I think in some ways it was easier to parent back then. But try reading a book called Free Range Kids, might help you not be as stressed
Post # 9
Maybe it’s because of time. People your age might have had children recently so they remember every detail. Versus our parents gave birth what 20 or more years ago, so over time, they forget the details. Maybe??

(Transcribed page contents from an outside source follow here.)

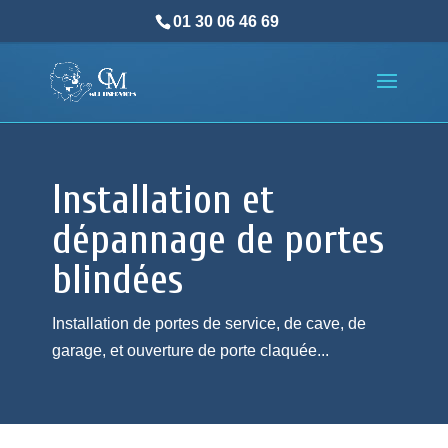
01 30 06 46 69
Installation et
dépannage de portes
blindées
Installation de portes de service, de cave, de
garage, et ouverture de porte claquée...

Plus, when my parents had me there weren’t really strict rules on safety. With seatbelts being worn. I remember laying in the back window of our family car. Nowadays, that would be a big no no. I think nowadays we have learned from other generations and so we ‘think’ we know what to do and not to do. I’m still amazed that I am still alive with some of the sketchy things my parents did when I was a child.
Post # 10
I think today there are a lot of high strung mothers out there that don’t really see the big picture. Is it hard? For sure. But does it suck? No way. I think there is also a big difference from talking to those with 2+ children v. those that have newborns. Most of the mom’s that are on their first kid, under 2, stress me out and I tend not to listen to them.
Post # 11
I think it’s partly remembering the good parts, but I also think parents today are too paranoid about their kids, and honestly wear themselves out trying to control everything. I’m a big supporter of the Free Range Kids movement.
Post # 12
My mom always says that the first few years were a piece of cake, and it all goes down hill once they hit junior high hehe.
Post # 13
@KoiKove: I also think they were alot more laid back–
I don’t know what this Free Range movement is, but I’m assuming it’s like old school parenting, letting a child be, not running to them for ever little scrap that isn’t even bleeding. Gonna google this NOW. 🙂
Post # 14
Well I was 20 when I got pregnant, and 21 when I had my son. And I can assure you it is not bad at all. I mean the labor part was for me, but thats about it. Being a mother is the best thing that has ever happened to me, and i have never been so happy in my entire life.